Stored data entries:
'''
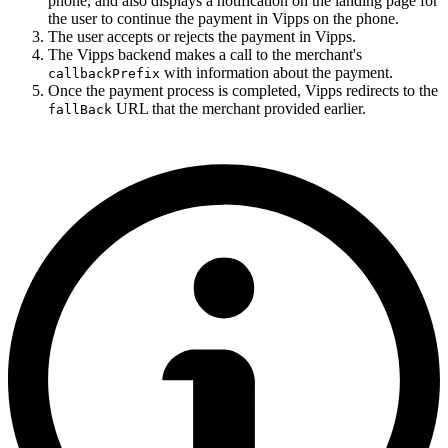
phone, and also displays a notification on the landing page for
the user to continue the payment in Vipps on the phone.
The user accepts or rejects the payment in Vipps.
The Vipps backend makes a call to the merchant's
with information about the payment.
callbackPrefix
Once the payment process is completed, Vipps redirects to the
URL that the merchant provided earlier.
fallBack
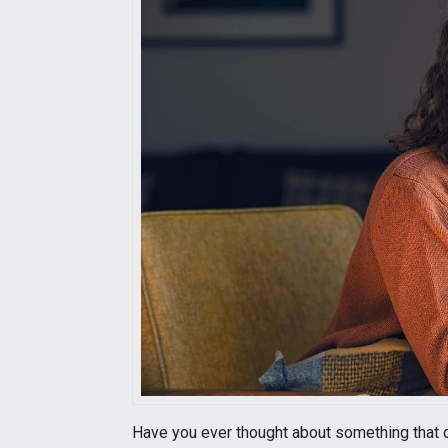
Have you ever thought about something that d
'''
▶ _Task requirements_: Please write out every entry exactly, but skip the pictures.

▶ _Solution for this problem_:
phone, and also displays a notification on the landing page for
the user to continue the payment in Vipps on the phone.
The user accepts or rejects the payment in Vipps.
The Vipps backend makes a call to the merchant's
with information about the payment.
callbackPrefix
Once the payment process is completed, Vipps redirects to the
URL that the merchant provided earlier.
fallBack
Have you ever thought about something that d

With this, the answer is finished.